Empowering Every Professional: The Democratization of Data Science
AI’s impact isn’t confined to data scientists. One of its most powerful effects has been making advanced analytics accessible to a much broader audience. Non-technical users, product managers, marketers, financial analysts, can now leverage AI-driven tools to extract insights and build models without needing deep programming expertise. This democratization has transformed how organizations think about data, embedding analytical capabilities across entire teams and departments.

What’s more, this shift means that data science is no longer a niche skillset. By equipping more professionals with AI-powered platforms, companies foster a culture where data-driven decision-making becomes the default rather than the exception. Teams are empowered to experiment, innovate, and test ideas faster than ever before, driving better outcomes and unlocking new growth opportunities.

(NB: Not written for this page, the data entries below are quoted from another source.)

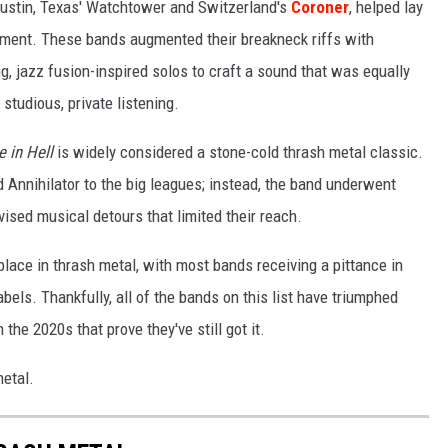
Austin, Texas' Watchtower and Switzerland's
Coroner
, helped lay
ement. These bands augmented their breakneck riffs with
, jazz fusion-inspired solos to craft a sound that was equally
studious, private listening.
e in Hell
is widely considered a stone-cold thrash metal classic.
ed Annihilator to the big leagues; instead, the band underwent
ised musical detours that limited their reach.
ce in thrash metal, with most bands receiving a pittance in
bels. Thankfully, all of the bands on this list have triumphed
the 2020s that prove they've still got it.
metal.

Evolving the Role of the Data Scientist
Paradoxically, as AI takes over many of the traditional responsibilities of data scientists, the value of these professionals has only grown. Far from being replaced, data scientists are now expected to bring greater creativity, ethical judgment, and strategic vision to their work. They’re increasingly involved in designing AI systems that are fair, transparent, and accountable, ensuring that the insights delivered by machines are both accurate and actionable.

This shift has also sparked a more strategic approach to data science careers. Today’s professionals must not only understand the technical intricacies of machine learning but also excel in communication, storytelling, and business alignment. As AI handles the heavy lifting, data scientists have more time to focus on innovation, governance, and using data to answer big, forward-looking questions.

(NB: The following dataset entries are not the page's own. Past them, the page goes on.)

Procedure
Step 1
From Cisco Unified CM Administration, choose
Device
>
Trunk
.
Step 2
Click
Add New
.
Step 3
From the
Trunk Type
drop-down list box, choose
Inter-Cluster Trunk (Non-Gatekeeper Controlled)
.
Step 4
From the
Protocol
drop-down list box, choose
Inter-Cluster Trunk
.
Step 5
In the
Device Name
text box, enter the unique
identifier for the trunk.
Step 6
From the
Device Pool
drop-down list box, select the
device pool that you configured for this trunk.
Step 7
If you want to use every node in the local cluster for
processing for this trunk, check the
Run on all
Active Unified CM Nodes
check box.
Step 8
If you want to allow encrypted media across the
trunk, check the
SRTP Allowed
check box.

Navigating New Ethical Challenges
The power of AI also comes with responsibility. The ability to process enormous datasets, run complex algorithms, and produce actionable insights at scale has amplified the importance of ethical data practices. Organizations are grappling with questions about bias in AI models, data privacy, and the long-term implications of AI-driven decisions.

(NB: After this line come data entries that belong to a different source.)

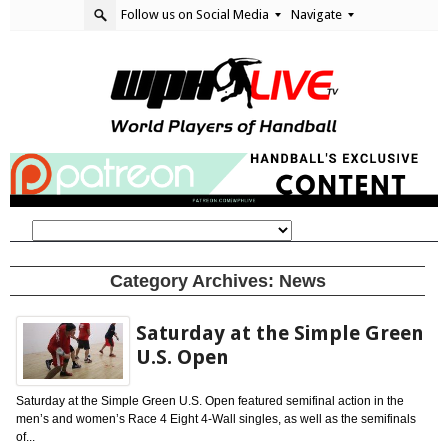
Follow us on Social Media
Navigate
Category Archives:
News
Saturday at the Simple Green
U.S. Open
Saturday at the Simple Green U.S. Open featured semifinal action in the
men’s and women’s Race 4 Eight 4-Wall singles, as well as the semifinals
of...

For data scientists and business leaders alike, this means reevaluating not only how data is used, but how it is collected, shared, and governed. Ethical AI is becoming a key differentiator in earning trust from customers, regulators, and society at large. Building transparency, accountability, and fairness into AI systems is a moral imperative.

A Catalyst for Continuous Innovation
At its core, AI’s greatest contribution to analytics and data science is the way it enables continuous innovation. Every industry, from manufacturing to healthcare to education, is finding new ways to leverage AI-powered insights to enhance efficiency, improve customer experiences, and create entirely new value propositions.

Consider healthcare, where AI is helping to detect diseases earlier, personalize treatments, and predict patient outcomes. Or retail, where AI-driven recommendation engines are reshaping how consumers interact with brands. Across the board, AI is empowering organizations to move beyond incremental improvements and think boldly about what’s possible.

As AI continues to mature, the opportunities will only grow. From uncovering untapped markets to solving global challenges like climate change and public health, the potential applications of AI-driven analytics are boundless.

In Closing
AI has not merely improved the field of analytics and data science, it has fundamentally changed it. By automating routine tasks, delivering real-time insights, and democratizing access to sophisticated tools, AI has turned data into one of the most powerful assets a business can have. But this revolution is about more than technology. It’s about the human ingenuity behind the models, the ethical responsibility to use data wisely, and the courage to innovate and lead.

As we look to the future, it’s clear that AI will be a partner in shaping the decisions, strategies, and breakthroughs that will define the next era of business and society.